A Manufacturer Goes Lean and Wins Big
Consumer goods manufacturer Church & Dwight found that it needed to boost performance to meet customer demand. To meet this goal, it embarked on an ambitious Lean initiative at all of its 13 production facilities.
“We look at all challenges through the lens of Lean manufacturing—it’s the only way that we can operate,” said Bruno Silva, vice president of manufacturing operations.
What’s Lean? Researchers James Womack and Daniel Jones first defined the concept of Lean manufacturing as “a way to do more with less … while coming closer to providing customers exactly what they want.” Many manufacturers see mastering Lean as an essential springboard to operational initiatives like digital manufacturing and other advanced production practices.

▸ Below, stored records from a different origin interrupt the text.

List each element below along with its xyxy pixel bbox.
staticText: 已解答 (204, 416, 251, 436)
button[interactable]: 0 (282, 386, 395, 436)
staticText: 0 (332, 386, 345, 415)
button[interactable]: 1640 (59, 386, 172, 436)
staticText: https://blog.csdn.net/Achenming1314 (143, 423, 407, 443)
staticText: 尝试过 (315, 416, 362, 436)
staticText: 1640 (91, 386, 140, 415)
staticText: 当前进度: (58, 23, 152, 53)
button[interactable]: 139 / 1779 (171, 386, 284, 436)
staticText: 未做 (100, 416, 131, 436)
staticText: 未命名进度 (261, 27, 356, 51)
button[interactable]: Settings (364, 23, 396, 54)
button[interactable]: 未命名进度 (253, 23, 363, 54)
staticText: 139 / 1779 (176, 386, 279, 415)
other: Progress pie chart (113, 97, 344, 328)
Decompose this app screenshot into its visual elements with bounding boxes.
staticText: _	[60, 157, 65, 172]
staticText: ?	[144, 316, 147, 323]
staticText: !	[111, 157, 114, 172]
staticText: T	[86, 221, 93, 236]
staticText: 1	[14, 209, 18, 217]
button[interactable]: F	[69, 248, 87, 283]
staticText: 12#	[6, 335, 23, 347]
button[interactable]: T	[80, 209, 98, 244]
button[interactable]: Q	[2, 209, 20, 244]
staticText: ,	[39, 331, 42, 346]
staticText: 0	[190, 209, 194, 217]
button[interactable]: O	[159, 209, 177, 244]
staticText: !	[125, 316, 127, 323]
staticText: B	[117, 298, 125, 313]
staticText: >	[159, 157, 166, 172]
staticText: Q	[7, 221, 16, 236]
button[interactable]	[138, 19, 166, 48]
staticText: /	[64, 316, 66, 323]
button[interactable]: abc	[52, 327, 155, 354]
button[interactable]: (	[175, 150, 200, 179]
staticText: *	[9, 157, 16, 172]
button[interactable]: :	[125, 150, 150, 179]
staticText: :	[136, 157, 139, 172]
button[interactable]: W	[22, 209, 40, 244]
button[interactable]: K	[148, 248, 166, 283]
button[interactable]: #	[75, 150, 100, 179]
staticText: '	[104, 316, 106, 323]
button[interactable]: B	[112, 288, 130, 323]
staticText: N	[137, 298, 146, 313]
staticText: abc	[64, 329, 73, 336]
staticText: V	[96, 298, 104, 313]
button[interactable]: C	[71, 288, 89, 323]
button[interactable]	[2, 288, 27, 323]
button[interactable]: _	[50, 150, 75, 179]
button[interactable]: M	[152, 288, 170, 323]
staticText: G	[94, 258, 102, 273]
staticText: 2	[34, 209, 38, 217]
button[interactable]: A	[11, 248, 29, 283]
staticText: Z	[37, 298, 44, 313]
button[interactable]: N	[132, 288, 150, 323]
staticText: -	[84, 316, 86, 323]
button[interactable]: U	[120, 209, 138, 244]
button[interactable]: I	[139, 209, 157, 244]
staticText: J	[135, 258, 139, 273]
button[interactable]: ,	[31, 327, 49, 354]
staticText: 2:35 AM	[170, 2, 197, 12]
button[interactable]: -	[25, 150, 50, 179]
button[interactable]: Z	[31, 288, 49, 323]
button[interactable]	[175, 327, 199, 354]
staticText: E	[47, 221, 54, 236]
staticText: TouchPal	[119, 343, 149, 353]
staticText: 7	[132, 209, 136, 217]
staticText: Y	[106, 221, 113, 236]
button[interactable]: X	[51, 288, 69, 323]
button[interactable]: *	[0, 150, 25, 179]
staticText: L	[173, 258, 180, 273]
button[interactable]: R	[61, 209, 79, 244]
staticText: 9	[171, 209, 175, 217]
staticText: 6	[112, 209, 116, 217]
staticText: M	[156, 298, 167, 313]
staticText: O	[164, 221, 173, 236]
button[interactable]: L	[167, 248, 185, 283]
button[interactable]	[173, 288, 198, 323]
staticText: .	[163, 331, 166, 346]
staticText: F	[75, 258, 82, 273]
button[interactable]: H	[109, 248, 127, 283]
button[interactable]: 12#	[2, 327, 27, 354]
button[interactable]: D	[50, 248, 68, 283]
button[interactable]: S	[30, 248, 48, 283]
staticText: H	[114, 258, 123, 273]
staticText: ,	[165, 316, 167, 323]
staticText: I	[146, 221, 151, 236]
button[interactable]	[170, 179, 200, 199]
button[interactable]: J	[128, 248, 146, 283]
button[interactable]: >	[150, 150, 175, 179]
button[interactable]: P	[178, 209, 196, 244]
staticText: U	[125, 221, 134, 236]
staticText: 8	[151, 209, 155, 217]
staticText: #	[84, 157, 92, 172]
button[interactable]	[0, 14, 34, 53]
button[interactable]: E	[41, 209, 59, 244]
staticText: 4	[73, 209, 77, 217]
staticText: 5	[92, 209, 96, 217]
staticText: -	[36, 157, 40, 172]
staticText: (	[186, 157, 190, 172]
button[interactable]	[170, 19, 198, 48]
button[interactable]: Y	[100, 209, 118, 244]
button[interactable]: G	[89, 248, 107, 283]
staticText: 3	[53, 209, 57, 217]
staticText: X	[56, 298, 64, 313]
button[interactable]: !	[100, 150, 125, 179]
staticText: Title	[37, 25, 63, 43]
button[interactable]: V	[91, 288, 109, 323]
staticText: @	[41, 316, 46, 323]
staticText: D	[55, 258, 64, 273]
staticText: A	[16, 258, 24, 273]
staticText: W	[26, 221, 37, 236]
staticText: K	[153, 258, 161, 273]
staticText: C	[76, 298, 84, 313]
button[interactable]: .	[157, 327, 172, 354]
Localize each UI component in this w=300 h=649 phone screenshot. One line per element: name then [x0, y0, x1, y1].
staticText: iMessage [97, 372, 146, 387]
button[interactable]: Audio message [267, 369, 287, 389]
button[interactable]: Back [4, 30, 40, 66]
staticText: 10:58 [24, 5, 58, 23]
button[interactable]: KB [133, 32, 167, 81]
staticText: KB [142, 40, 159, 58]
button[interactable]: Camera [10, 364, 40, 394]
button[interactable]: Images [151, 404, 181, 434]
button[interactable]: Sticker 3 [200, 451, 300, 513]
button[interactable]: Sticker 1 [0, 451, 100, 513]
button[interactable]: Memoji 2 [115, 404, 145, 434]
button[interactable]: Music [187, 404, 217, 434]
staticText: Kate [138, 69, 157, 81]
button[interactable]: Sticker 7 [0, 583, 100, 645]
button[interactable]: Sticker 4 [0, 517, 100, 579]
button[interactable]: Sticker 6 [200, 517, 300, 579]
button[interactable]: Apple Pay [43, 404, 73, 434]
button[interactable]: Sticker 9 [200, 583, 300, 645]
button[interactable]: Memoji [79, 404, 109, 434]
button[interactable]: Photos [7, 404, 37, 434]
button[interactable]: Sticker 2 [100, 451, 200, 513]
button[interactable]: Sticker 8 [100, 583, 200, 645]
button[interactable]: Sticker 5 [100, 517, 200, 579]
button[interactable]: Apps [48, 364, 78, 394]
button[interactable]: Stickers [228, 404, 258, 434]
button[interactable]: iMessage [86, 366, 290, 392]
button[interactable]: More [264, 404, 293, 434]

Setting the stage: In developing its Lean program, Church & Dwight first held a weeklong leadership summit to decide on standards and expectations. The company’s leaders came up with a Lean assessment system with 16 standards and a definition for achievement at the gold, silver and bronze levels. But the essential part was ensuring frontline employees were driving improvement from the bottom up—not the other way around.
- “This is not corporate pushing it down,” said Felipe Vilhena, director of Lean manufacturing – global operations. “We help workers overcome challenges and give them the right tools to do that. We created a mindset and expectation that improvements are part of the work.”
Putting it into practice: Initially, each worker was asked to list five potential improvements at his or her site, and then go out and make them. The company provided training and support to help with these fixes, while managers kept employees fully informed of their progress according to key indicators.
- Workers formed self-directed teams and continued to seek out improvements, which they began making more and more frequently. Thanks to the trust and autonomy that employees were given, engagement and retention measurably increased at the same time.
Receiving recognition: The company’s achievements have received recognition from its peers in the industry. One of its top-performing facilities in Green River, Wyoming, earned the company a 2021 Manufacturing Leadership Award in the Operational Excellence category from the NAM’s Manufacturing Leadership Council.
The last word: “It was important to create the right expectation and mindset,” Vilhena said. “From big to small improvements, we are seeing them happen every day.”